Comment and scope is better, but this is duplicating the body of
pci_pm_reset() using a different mechanism with different timeouts. It
would be better to extract the core of pci_pm_reset() to a
pci_do_pm_reset() function that's used both here and by the
pci_pm_reset() function. Thanks,

Alex

^ permalink raw reply	[flat|nested] 8+ messages in thread

* Re: [PATCH v9] PCI: Add device-specific reset for Qualcomm devices
  2026-06-12 14:26 [PATCH v9] PCI: Add device-specific reset for Qualcomm devices Jose Ignacio Tornos Martinez
  2026-06-12 15:12 ` Alex Williamson
@ 2026-06-12 15:17 ` Bjorn Helgaas
  2026-06-15  7:30   ` Jose Ignacio Tornos Martinez
  2026-06-17 14:47 ` Manivannan Sadhasivam
  2 siblings, 1 reply; 8+ messages in thread
From: Bjorn Helgaas @ 2026-06-12 15:17 UTC (permalink / raw)
  To: Jose Ignacio Tornos Martinez, Alex Williamson
  Cc: bhelgaas, jjohnson, mani, linux-pci, linux-wireless, ath11k,
	ath12k, mhi, linux-kernel

[+to: Alex, VFIO resets]

On Fri, Jun 12, 2026 at 04:26:38PM +0200, Jose Ignacio Tornos Martinez wrote:
> Some Qualcomm PCIe devices (WCN6855/WCN7850 WiFi cards, SDX62/SDX65 modems)
> lack working reset methods for VFIO passthrough scenarios. These devices
> have no FLR capability, advertise NoSoftRst+ (blocking PM reset), and have
> broken bus reset.

I guess "bus reset" here refers to Secondary Bus Reset being asserted
by the bridge upstream from these devices?  Seems a bit surprising if
that doesn't work.  Or is it just that we can't use SBR because there
are multiple devices below that bridge?

> The problem manifests in VFIO passthrough scenarios:
> 
> - WCN6855 WiFi card (17cb:1103): Normal VM operation works fine, including
>   clean shutdown/reboot. However, when the VM terminates uncleanly
>   (crash, force-off), VFIO attempts to reset the device before it can
>   be assigned to another VM. Without a working reset method, the device
>   remains in an undefined state, preventing reuse.

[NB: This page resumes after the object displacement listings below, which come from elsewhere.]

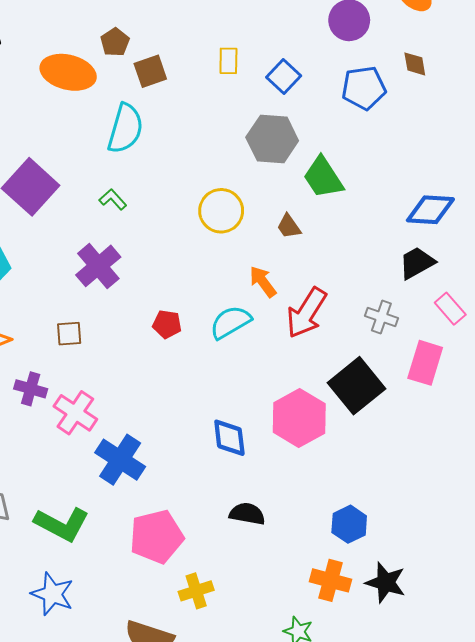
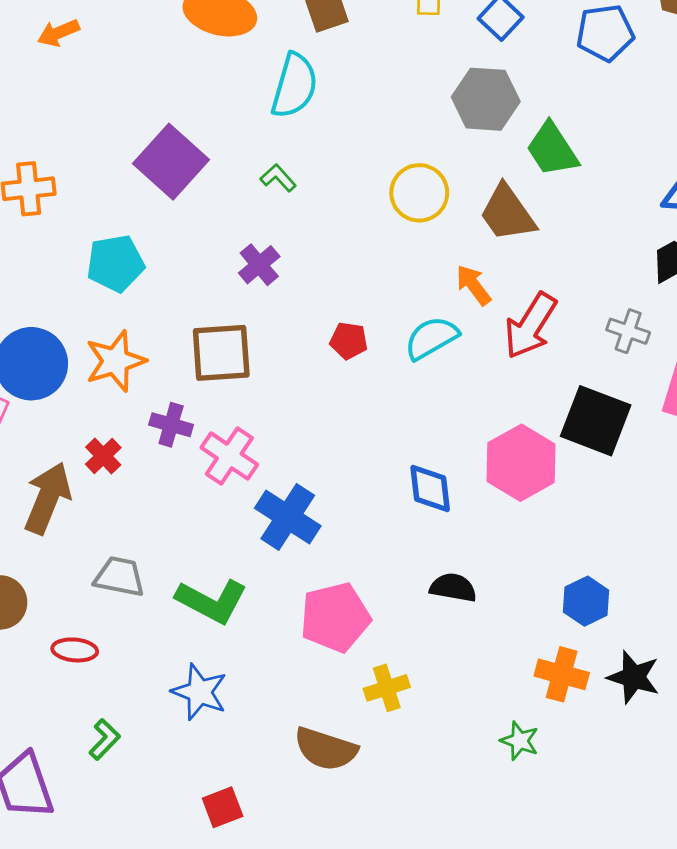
brown trapezoid: (289, 226) -> (507, 213), size x1.8
purple cross: (98, 266) -> (259, 265), size x0.7
brown square: (69, 334) -> (221, 353), size x1.8
black square: (356, 386) -> (596, 421), turned -30

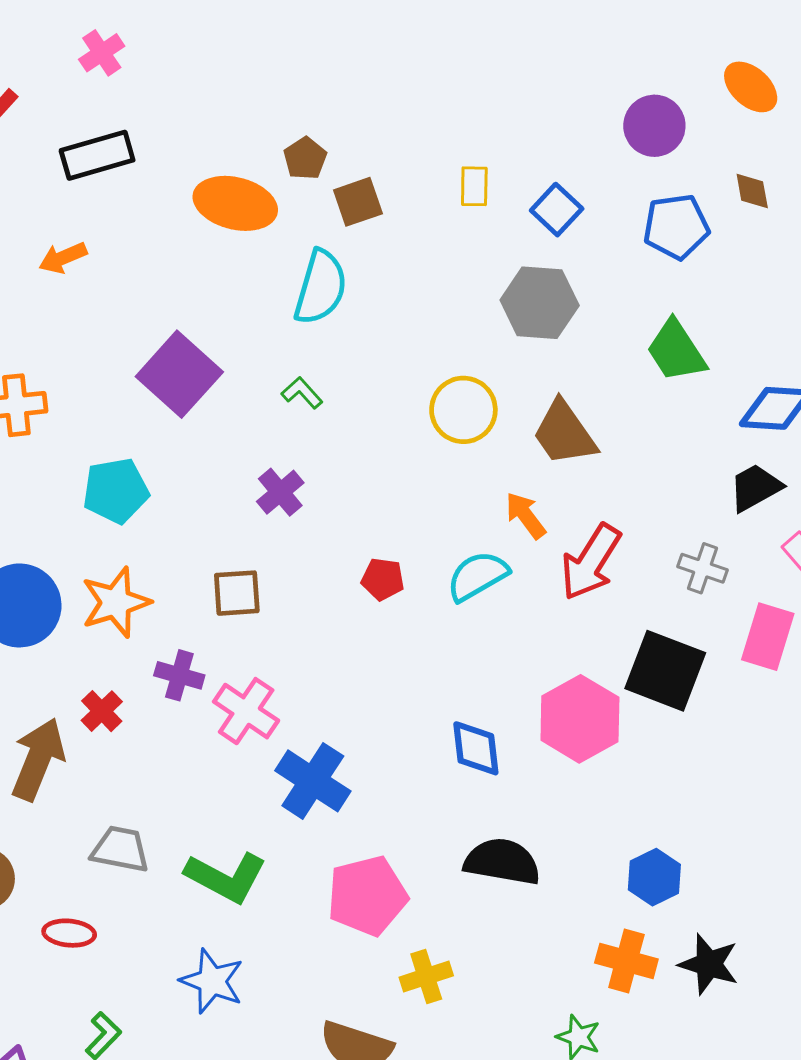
orange arrow: (58, 33) -> (63, 258), moved
green trapezoid: (552, 149) -> (676, 351), moved
brown square: (221, 353) -> (237, 593), size x0.7
black semicircle: (453, 588) -> (502, 862), size x1.4

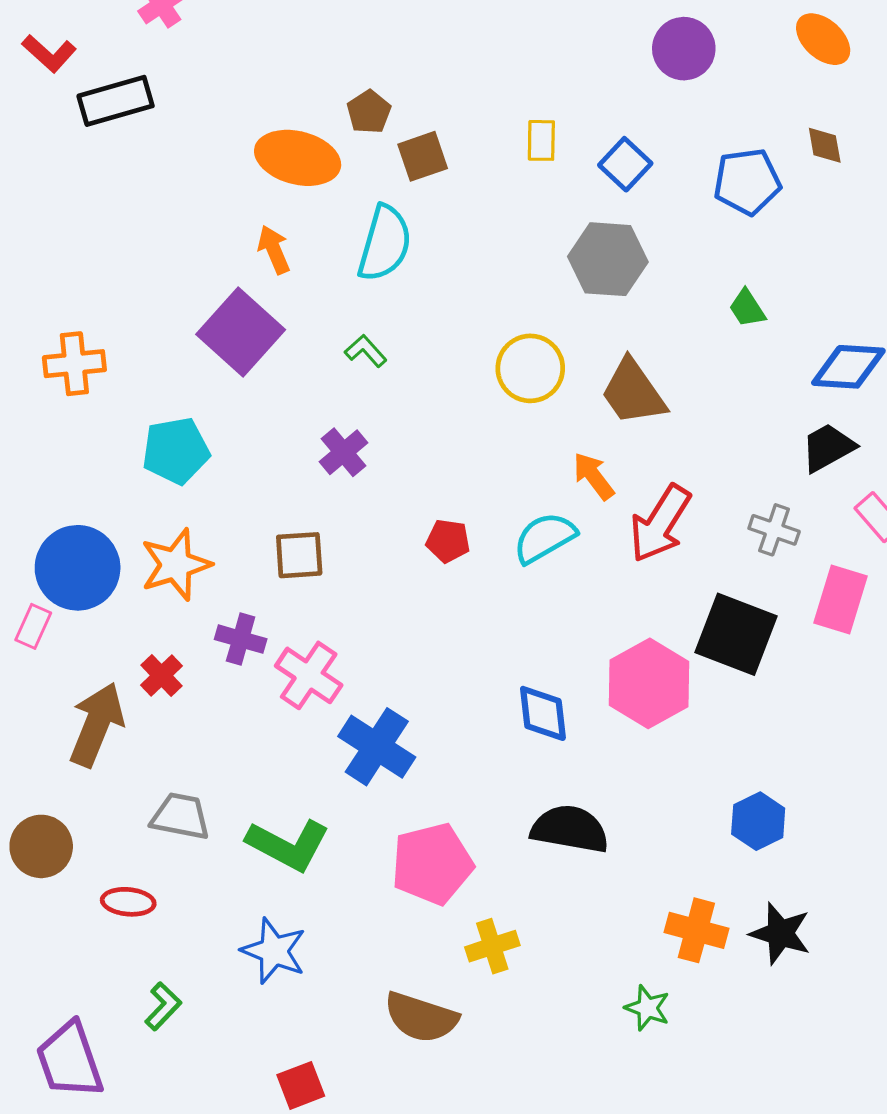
purple circle: (654, 126) -> (684, 49), moved
black rectangle: (97, 155) -> (116, 101), moved
orange arrow: (63, 258) -> (274, 250), moved, turned 90
green trapezoid: (676, 351) -> (747, 308), size x0.6
blue hexagon: (654, 877) -> (758, 821), moved

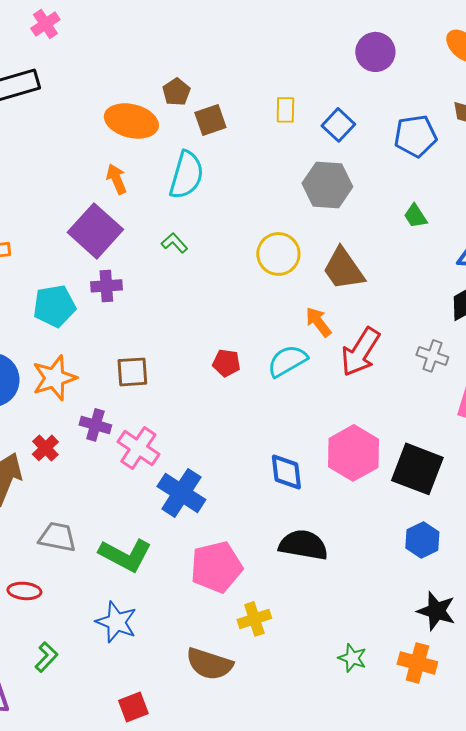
purple cross: (343, 452) -> (106, 286), moved, turned 36
black square: (736, 634) -> (417, 469), moved
orange cross: (696, 930) -> (417, 663), moved

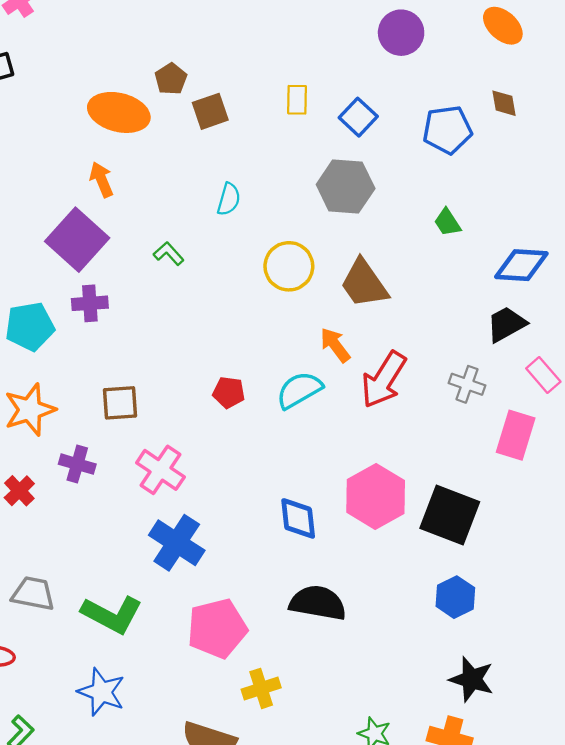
cyan semicircle: (186, 175) -> (229, 199), moved, size x0.6
pink cross: (138, 448) -> (160, 470), moved

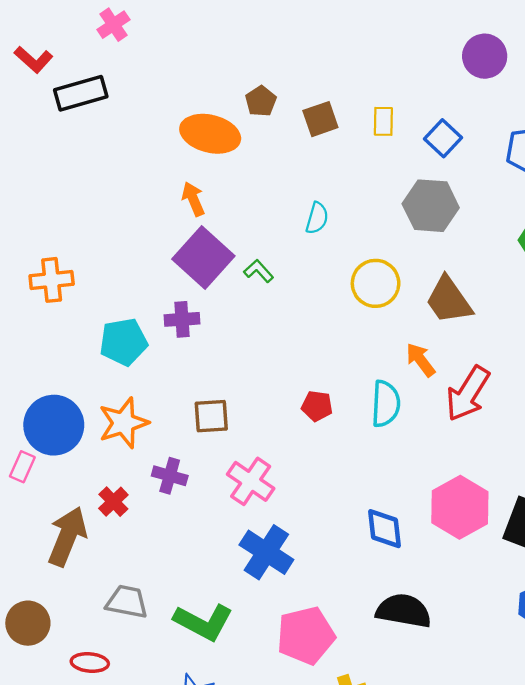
brown square: (210, 111) -> (320, 119), moved
purple square: (77, 240) -> (203, 257), moved
cyan semicircle: (299, 390) -> (386, 404), turned 123

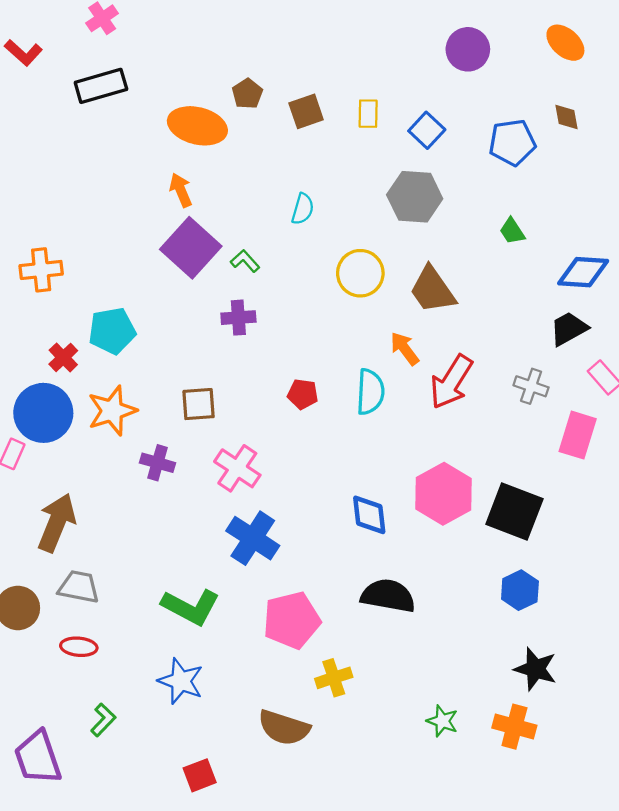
black rectangle: (81, 93) -> (101, 86), moved
purple cross: (182, 319) -> (238, 318), moved
red cross: (113, 502) -> (63, 357), moved
gray trapezoid: (127, 602) -> (79, 587), moved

I don't know enough about VFIO, but I sort of expected that VFIO would
reset devices between reassignment regardless of how a VM terminates.
I guess that's not true?

> - WCN7850 WiFi card (17cb:1107): Same behavior as WCN6855.
> 
> - SDX62/SDX65 5G modems (17cb:0308): Never successfully initialize even
>   on first VM assignment without proper reset capability.
> 
> Add device-specific reset entries for these Qualcomm devices using D3hot
> power cycling. Testing shows that despite advertising NoSoftRst+, D3hot
> transition provides sufficient reset for VFIO reuse, particularly after
> unexpected VM termination. While not a complete reset (BARs preserved),
> it provides the only viable reset mechanism for these devices.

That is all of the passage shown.